Те из врагов наших, кто обороняли крепость на горе, в центре, видя их гибель и то, что наши отказываются нападать на них, удержали за собой эту крепость[135]. Грациан[136] же, выйдя через некую дверцу, был полонен и обезглавлен армянскими селянами, и голова его доставлена нам: я полагаю, это произошло по особому божескому предначертанию, ибо он поотрубал головы многим из этого народа, и вот теперь сам лишился головы.
Взят был город Антиохия третьего июня, а осада его начата около 11 дня ноябрьских календ[137].
Raimundi de Aguiliers. Historia Francorum qui ceperunt Iherusalem. — Recueil des historiens des croisades. Historiens Occidentaux, t. III. Paris, 1866, p. 250— 251.

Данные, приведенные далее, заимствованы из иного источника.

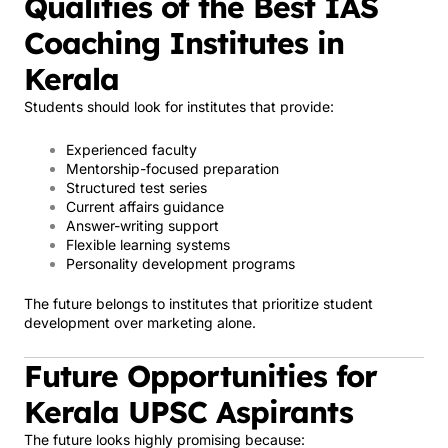
Qualities of the Best IAS
Coaching Institutes in
Kerala
Students should look for institutes that provide:
Experienced faculty
Mentorship-focused preparation
Structured test series
Current affairs guidance
Answer-writing support
Flexible learning systems
Personality development programs
The future belongs to institutes that prioritize student
development over marketing alone.
Future Opportunities for
Kerala UPSC Aspirants
The future looks highly promising because: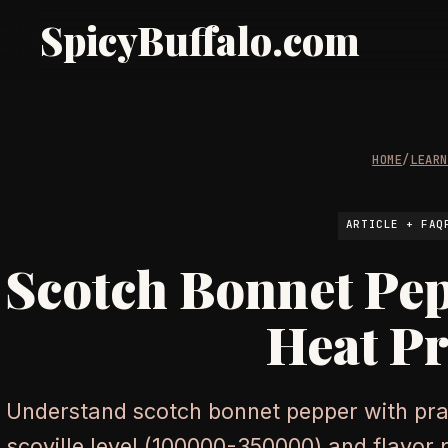
SpicyBuffalo.com
HOME
/
LEAR
ARTICLE + FAQ
Scotch Bonnet Pe
Heat Pr
Understand scotch bonnet pepper with prac
scoville level (100000-350000) and flavor pro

Из анонимной итало-норманской хроники «Деяния франков и прочих иерусалимцев»
Кн. VIII, гл. 20. И был некий эмир из рода турок, именем Фируз, который вошел в большую дружбу с Боэмундом. Часто Боэмунд через вестников, которыми они обменивались, внушал ему, возбуждая его [этим], чтобы он дружески впустил его в город, и обещал ему, что [тот] беспрепятственно перейдет в христианство, вселял надежды, что станет богатым, и сулил ему всяческие почести. Фируз внял этому и обещаниям и сообщил: «Я охраняю три башни и готов их передать [ему], и в час, когда пожелает, я впущу его в них»[138].

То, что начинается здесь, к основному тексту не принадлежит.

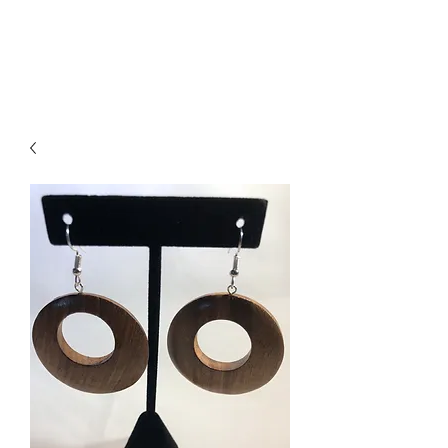
ACCESSORIES
BEAUTY SUITE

Итак Боэмунд, зная уже наверняка, что доступ в город обеспечен, веселясь в душе, спокойно и с радостным ликом явился перед всеми сеньорами и возвестил им приятную весть: «Мудрейшие мужи и рыцари, взгляните, в какой бедности, в какой нищете все мы находимся, и начальники, и [простые] воины, и [как] едва ведаем, откуда воспоследует для нас что-либо лучшее; так вот, коли ежели [это] вам покажется достойным и благим [делом], пусть кто-нибудь один из нас примет на себя начальство над остальными и, если сумеет овладеть городом каким-либо способом, хитростью или приступом, сам либо с чужой помощью, давайте согласимся уступить ему город». Но они наотрез воспротивились и отклонили [это предложение] и заявили: «Да не достанется никому этот город, а будем владеть им все на равных долях; поскольку мы в равной мере вложили [в дело] свои ратные усилия, постольку должны получить и одинаковые почести». Услышав эти слова, Боэмунд удалился, посмеявшись втихомолку. Вскоре после того дошли до нас известия о войске врагов наших — турок, публиканов[139], азимитов[140] и многих иных народов[141]; и тогда тотчас все предводители собрались, и держали совет[142], и говорили: «Если Боэмунд сумеет захватить город, сам или с чьей-либо подмогой, мы все по доброму согласию и с открытым сердцем подарим ему [город], на том, однако, условии, что когда на выручку нам подоспеет император[143] и пожелает исполнить договор, как [то] обещал и [в чем] поклялся, мы передадим ему его права даже в том случае, если Боэмунд уже будет иметь город в своей власти».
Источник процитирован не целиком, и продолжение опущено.